The education minister Gillian Keegan said that the type of inquiry would be reviewed after the chair was appointed. On 30 August 2023, Health Secretary Steve Barclay announced that the inquiry had been upgraded to a statutory inquiry, describing it as the best way forward and meaning that witnesses would be compelled to give evidence Lady Justice Thirlwall will chair the inquiry.

Calls for regulation and reform

The British Medical Association, which represents doctors, called for a process for NHS managers and healthcare administrators to be held accountable for mismanagement, in a similar way to how the General Medical Council may strike off doctors who harm patients. A neonatal consultant who alerted administrators about his suspicions about Letby also called for regulation of healthcare management.

The Parliamentary and Health Service Ombudsman Rob Behrens, called for radical change to NHS management to prevent future similar occurrences.

Doubt about conviction

The Telegraph reported that some people have attempted to spread doubt and conspiracy theories about Letby's conviction, and a campaign to raise money for an appeal was started.

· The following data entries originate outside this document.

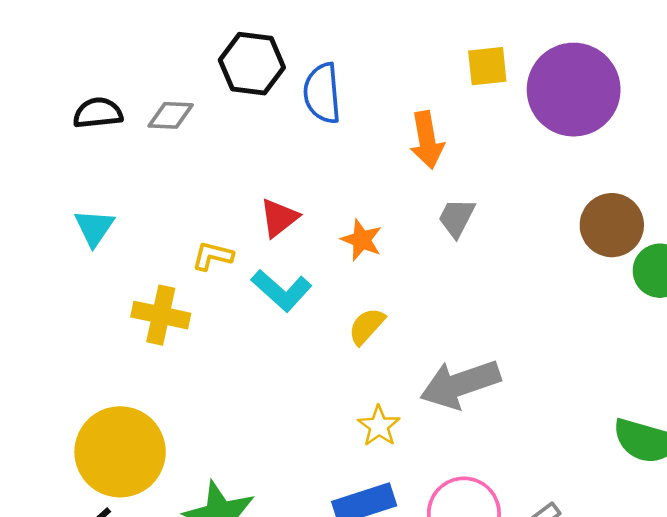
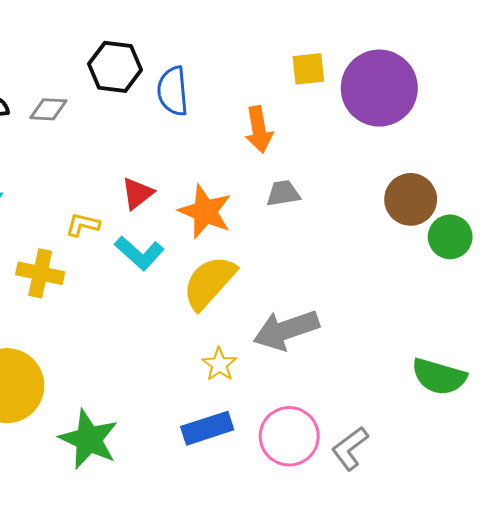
gray trapezoid: (457, 218) -> (283, 193), turned 54
orange star: (362, 240) -> (205, 212), size x1.6
yellow semicircle: (367, 326) -> (209, 282), size x1.8

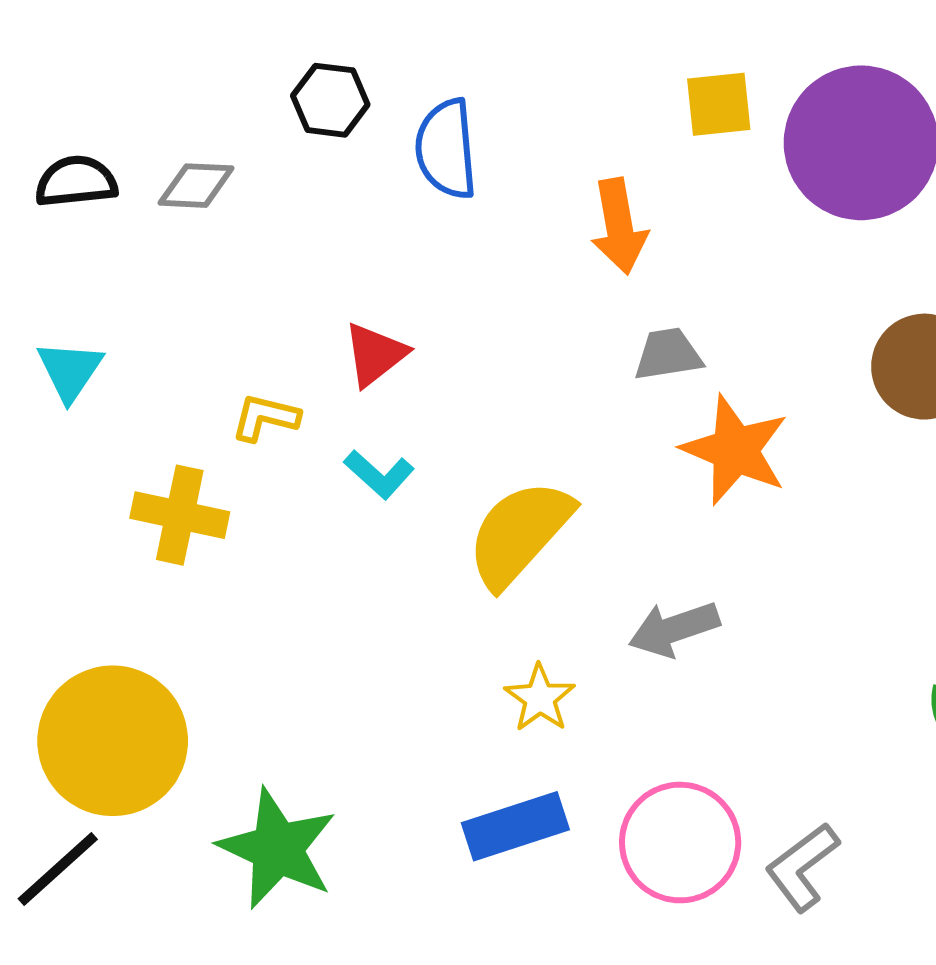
black hexagon: (115, 67) -> (330, 100), size x0.7
orange star: (205, 212) -> (735, 450), moved
cyan L-shape: (139, 253) -> (379, 474), size x0.7
gray arrow: (286, 330) -> (674, 629), size x0.7

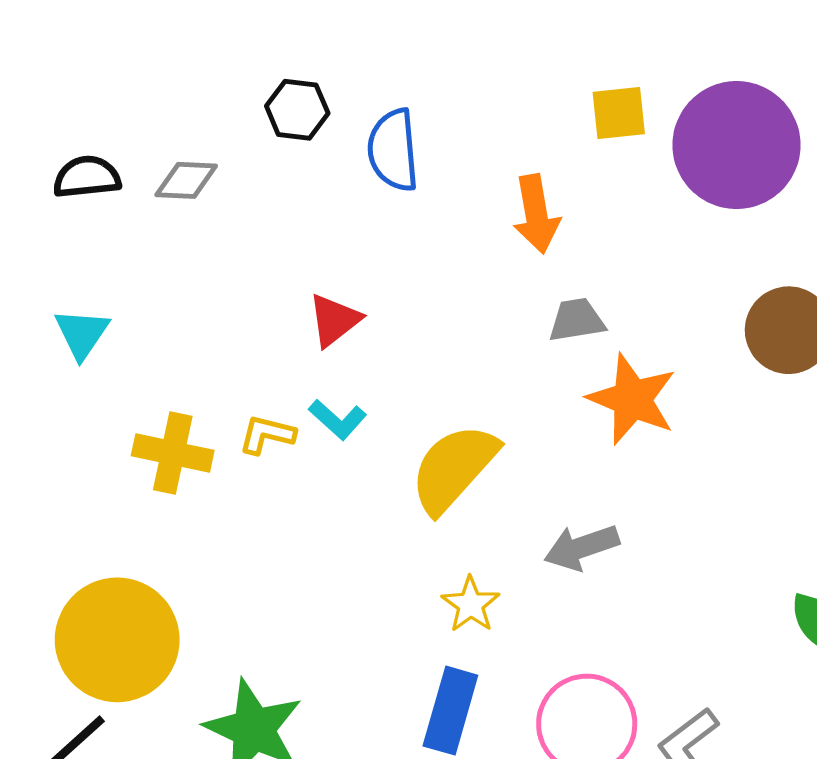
yellow L-shape: (265, 417) -> (267, 435), moved
blue rectangle: (515, 826) -> (450, 711), turned -56

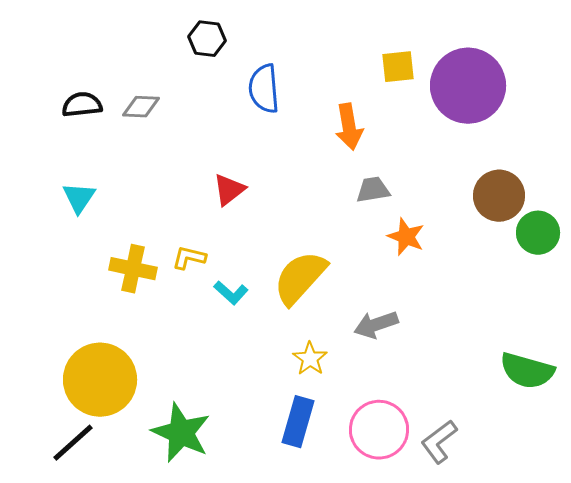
black hexagon: (297, 110) -> (207, 39), moved
orange star: (632, 399) -> (406, 237), size x0.7
cyan L-shape: (338, 419) -> (231, 293), moved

The Telegraph said that the theory that Letby was innocent was "extremely hard to entertain" and "sounds like the kind of mad claim that swirls around dark corners of the internet long after a case is closed." The New Statesman criticized the large amount of 'true crime' content produced on the case and drew parallels with the events surrounding the recent disappearance of Nicola Bulley, stating: "The Letby case has demonstrated a trend of people believing – despite having zero expertise – that their personal opinions on a stranger’s innocence, guilt or appropriate punishment are relevant."

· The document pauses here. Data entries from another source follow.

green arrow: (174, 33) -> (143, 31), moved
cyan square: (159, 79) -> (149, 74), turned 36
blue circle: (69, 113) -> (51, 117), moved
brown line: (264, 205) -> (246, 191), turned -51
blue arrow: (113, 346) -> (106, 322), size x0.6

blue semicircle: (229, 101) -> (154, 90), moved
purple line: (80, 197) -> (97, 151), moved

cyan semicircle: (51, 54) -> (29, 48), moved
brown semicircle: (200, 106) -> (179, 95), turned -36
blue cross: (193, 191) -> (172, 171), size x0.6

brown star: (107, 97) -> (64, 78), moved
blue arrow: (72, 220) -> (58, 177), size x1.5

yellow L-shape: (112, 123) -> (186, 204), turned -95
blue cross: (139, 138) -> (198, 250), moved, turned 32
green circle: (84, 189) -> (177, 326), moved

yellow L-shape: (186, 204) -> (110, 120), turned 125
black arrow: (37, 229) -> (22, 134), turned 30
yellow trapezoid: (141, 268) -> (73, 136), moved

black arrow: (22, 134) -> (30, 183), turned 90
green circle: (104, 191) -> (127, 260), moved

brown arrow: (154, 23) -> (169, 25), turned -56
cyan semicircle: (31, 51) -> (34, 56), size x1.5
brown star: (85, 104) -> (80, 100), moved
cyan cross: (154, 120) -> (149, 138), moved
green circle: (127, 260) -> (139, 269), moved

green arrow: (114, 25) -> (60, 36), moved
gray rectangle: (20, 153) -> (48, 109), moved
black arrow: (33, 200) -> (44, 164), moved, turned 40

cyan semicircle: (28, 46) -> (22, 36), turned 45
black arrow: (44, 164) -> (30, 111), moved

On 27 August 2023, the Independent reported that several of Letby's former hospital colleagues and friends do not believe that she is guilty. One close friend and colleague of Letby, who had always maintained her innocence, did reveal she had actually become convinced by the end of the trial that Letby was guilty and felt 'duped' by her, saying: "I have no doubt at all that she was guilty of these despicable crimes, having seen the reports of the evidence. I did not attend the trial so I had an incomplete picture until the verdicts were announced, and more detail provided." She added: "I was deceived, as were so many others."

Other reactions

Dewi Evans, a retired consultant pediatrician who served as a prosecution witness, has called for an investigation into the possibility of charges of corporate manslaughter in the Letby case.

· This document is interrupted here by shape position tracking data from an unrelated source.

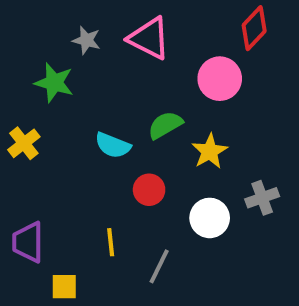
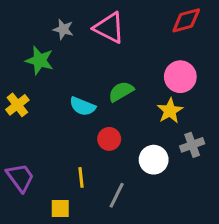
red diamond: (254, 28) -> (186, 20), turned 32
pink circle: (220, 79) -> (180, 77), moved
yellow star: (210, 151) -> (170, 111), moved
purple trapezoid: (28, 242) -> (20, 177), turned 144
yellow square: (64, 287) -> (60, 209), moved

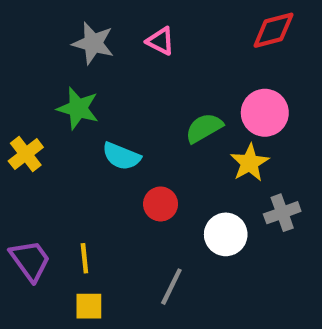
pink triangle: (109, 28) -> (161, 41), size x0.6
gray star: (63, 29) -> (93, 43), size x1.4
green star: (40, 60) -> (78, 108), moved
green semicircle: (121, 92) -> (204, 128), moved
yellow line: (81, 177) -> (84, 258), moved

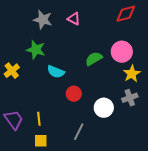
yellow star: (250, 163) -> (132, 74), moved

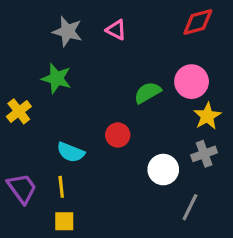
cyan semicircle: (56, 72) -> (71, 152), moved
red circle: (74, 94) -> (118, 135), moved
gray line: (79, 132) -> (190, 207), moved

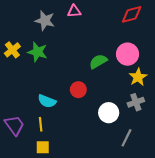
pink triangle: (116, 30) -> (74, 11), moved, turned -32
yellow cross: (19, 111) -> (12, 50), moved

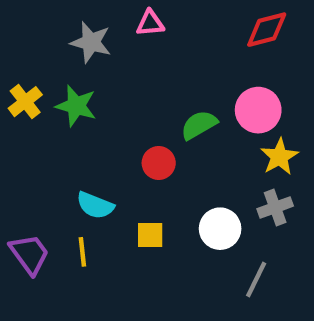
red circle: (78, 90) -> (159, 163), moved
yellow square: (43, 147) -> (150, 235), moved

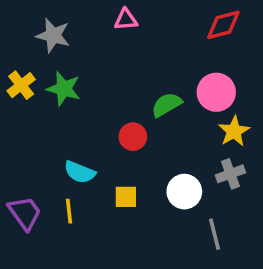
gray star: (91, 42) -> (53, 35), moved
gray line: (256, 279) -> (214, 234), turned -40

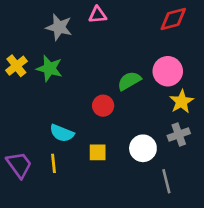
gray star: (53, 35) -> (59, 27), moved

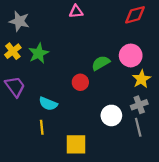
gray star: (59, 27) -> (19, 21), moved
green star: (49, 68) -> (39, 53), turned 30
yellow square: (98, 152) -> (76, 144), moved, size x1.5
purple trapezoid: (19, 165) -> (15, 87), moved
gray line: (166, 181) -> (138, 127), moved

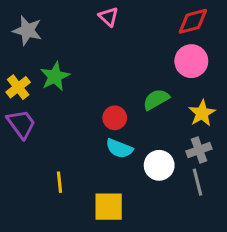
pink triangle: (76, 12) -> (109, 17), turned 48
yellow cross: (13, 51) -> (18, 87), moved
pink circle: (131, 55) -> (191, 61), moved
green semicircle: (101, 63) -> (156, 99), moved
cyan semicircle: (48, 104) -> (119, 148), moved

The Royal College of Pediatrics and Child Health stated, "We must learn from these crimes and how Lucy Letby was able to bring harm to these babies so that no situation like this can ever happen again" and welcomed the independent inquiry. NHS England's Chief Nursing Officer Dame Ruth May issued a statement saying, "The NHS is fully committed to doing everything we can to prevent anything like this ever happening again, and we welcome the independent inquiry announced by the Department of Health and Social Care to help ensure we learn every possible lesson from this awful case."

On 21 August 2023, it was announced that the nursing director at the Countess of Chester Hospital at the time Letby was based there had been suspended from her job as a senior nursing officer at Northern Care Alliance NHS Foundation Trust with immediate effect, because of information that came to light during the trial. The Nursing and Midwifery Council subsequently announced she would face an investigation into her fitness to practice. She and other executives at the hospital have been accused of ignoring warnings about Letby.

It was reported that the British government was examining how Letby's pension could be stopped. The NHS pension scheme regulations provide for a forfeit of pensions after a conviction of certain crimes.

The Government announced that it would introduce new powers to compel convicted criminals to attend sentencing hearings.